By Horacio Fernando Soria and Miguel Lo Bianco
BUENOS AIRES/LIMA (Reuters) – Leila Antonovsk, 28, a Ukrainian living in Argentina, fears for the safety of her mother back in Odessa some 12,642 kilometers (7,855 miles) away after an invasion of the Eastern European country by Russian forces this week.
“My mom is in Ukraine right now, in Odessa, and yesterday she woke up with bombs falling,” said Antonovsk who was protesting on Friday at the Russian embassy in Buenos Aires.
“She, like many of my friends, is currently trying to take refuge, to do something, but everything has collapsed,” she said. “They are really scared. Nobody knows what to do, we don’t know how to help, except to come here.”
Hundreds of Ukrainians marched through the streets of the Argentine capital with placards and yellow-blue flags calling for Russian troops to pull back from Ukraine after an attack which marks the worst European security crisis in decades.
Argentina’s Ukrainian community has nearly 450,000 members, the seventh largest Ukrainian diaspora in the world, according to the Argentine Embassy in Kyiv.
Oleh Jachno, president of Argentina’s Ukrainian chamber of commerce, said that people wanted Ukrainian forces to “throw out Putin” but were also concerned about daily bombings hitting cities.
By Friday Russian troops had reached the outskirts of capital Kyiv, with warnings from authorities to protect the city even as the two governments signaled potential openness to negotiations.

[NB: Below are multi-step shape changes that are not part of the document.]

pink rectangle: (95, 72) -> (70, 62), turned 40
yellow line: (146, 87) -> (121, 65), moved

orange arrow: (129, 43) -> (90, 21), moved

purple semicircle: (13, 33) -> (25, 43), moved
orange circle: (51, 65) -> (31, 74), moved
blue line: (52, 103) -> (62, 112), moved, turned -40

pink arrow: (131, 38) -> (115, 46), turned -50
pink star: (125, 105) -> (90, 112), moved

Demonstrators took to the streets in Brazil, Mexico and Peru, chanting “Long live Ukraine” and holding banners saying “Stop the war” and “Ukraine is not alone.”

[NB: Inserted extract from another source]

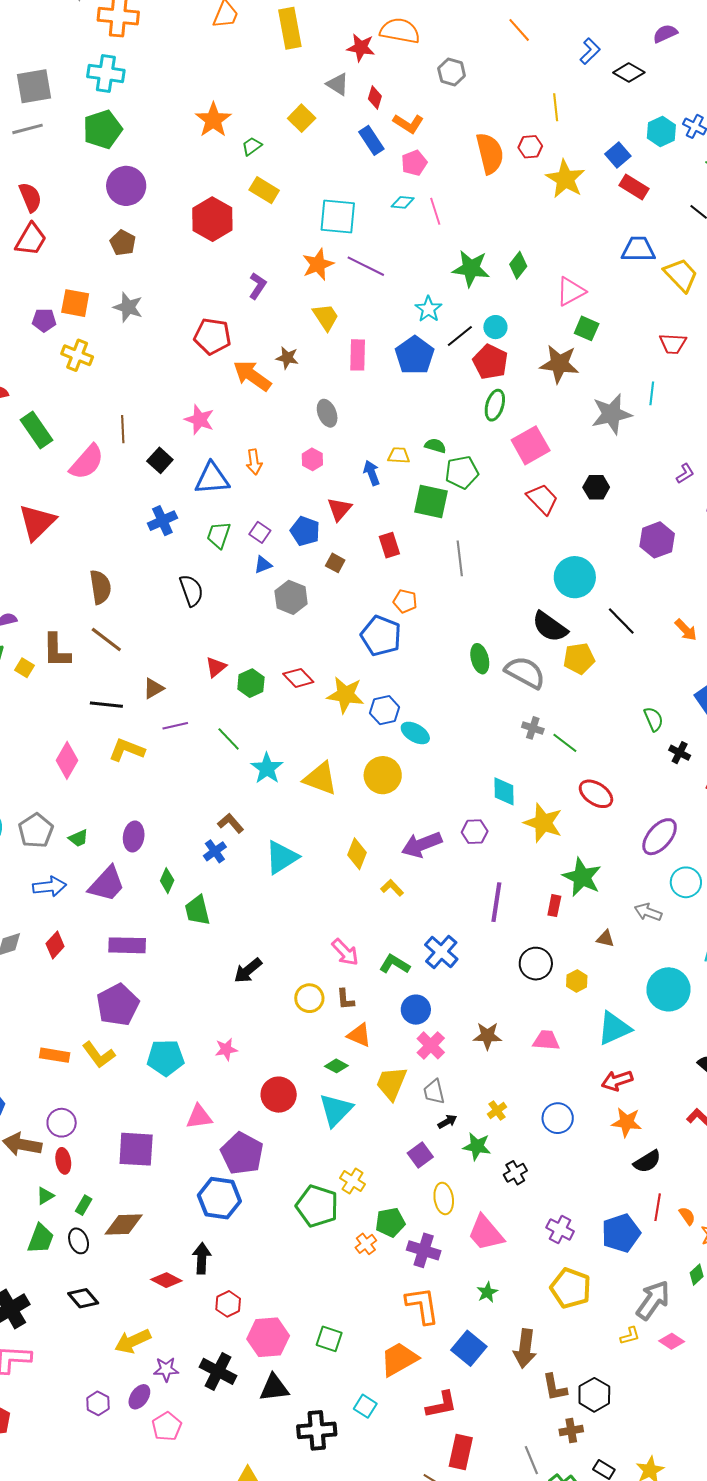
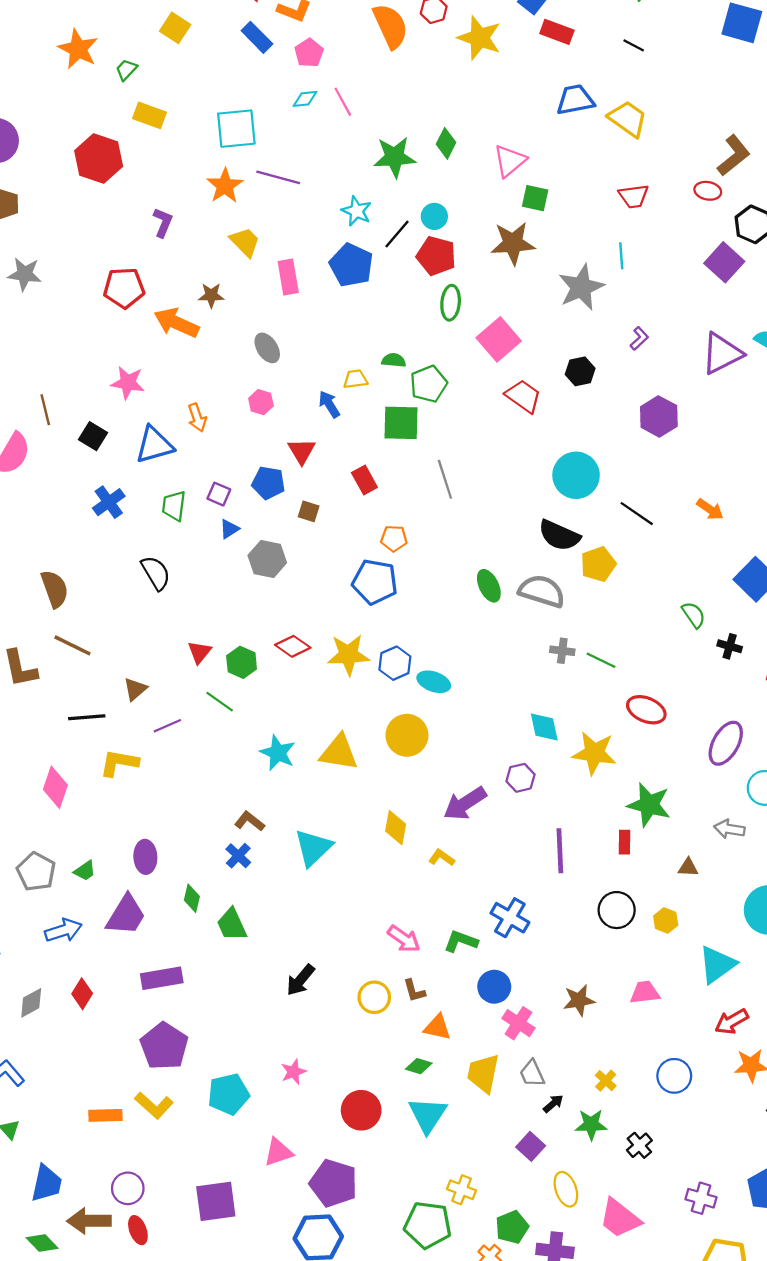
purple L-shape: (685, 474) -> (639, 338), moved
green line: (229, 739) -> (220, 702), moved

“We are protesting so that (Russian President Vladimir) Putin, this murderer, pulls his people out of Ukraine, to stop the war because we don’t want any more deaths,” said Ukrainian citizen Alina Karminska in Peruvian capital Lima.
In Argentina, Yuri Vanov, a 37-year-old Russian citizen who has lived in the South American country for seven years, had come along to participate in the protests against the invasion, too.
“We are obviously for peace, we don’t want people to die on any side and less for political reasons that have nothing to do with what people think,” Vanov said.